INFORMATION PROVIDED START

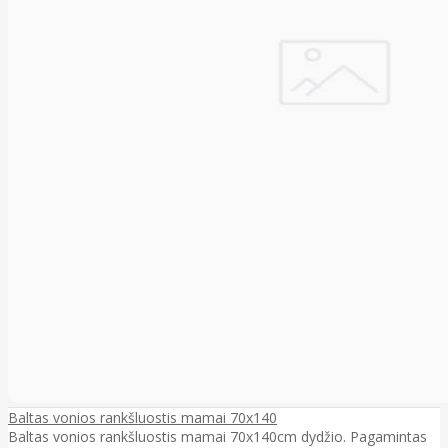
Baltas vonios rankšluostis mamai 70x140
Baltas vonios rankšluostis mamai 70x140cm dydžio. Pagamintas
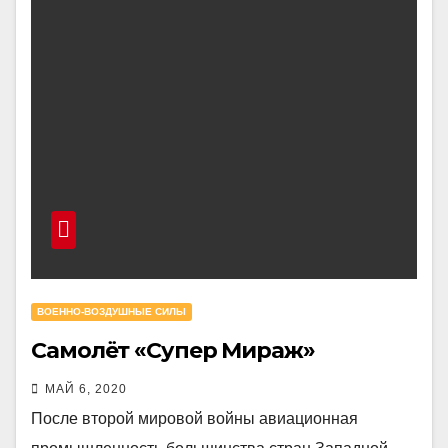
ВОЕННО-ВОЗДУШНЫЕ СИЛЫ
Самолёт «Супер Мираж»
МАЙ 6, 2020
После второй мировой войны авиационная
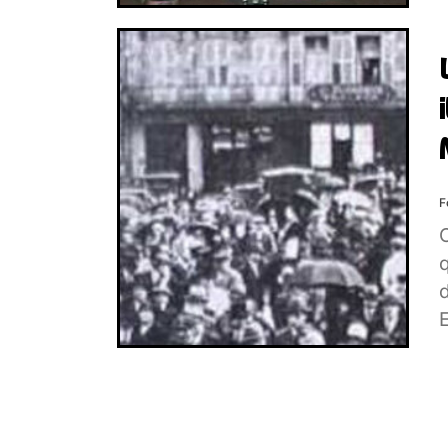
F
q
d
E
r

INFORMATION PROVIDED END

▶ **WHAT YOU SHOULD DO**: Find the word "Baltas" in the entries, and copy every line it shows up in.

▶ **ANSWER TO THIS EXERCISE**:
Baltas vonios rankšluostis mamai 70x140
Baltas vonios rankšluostis mamai 70x140cm dydžio. Pagamintas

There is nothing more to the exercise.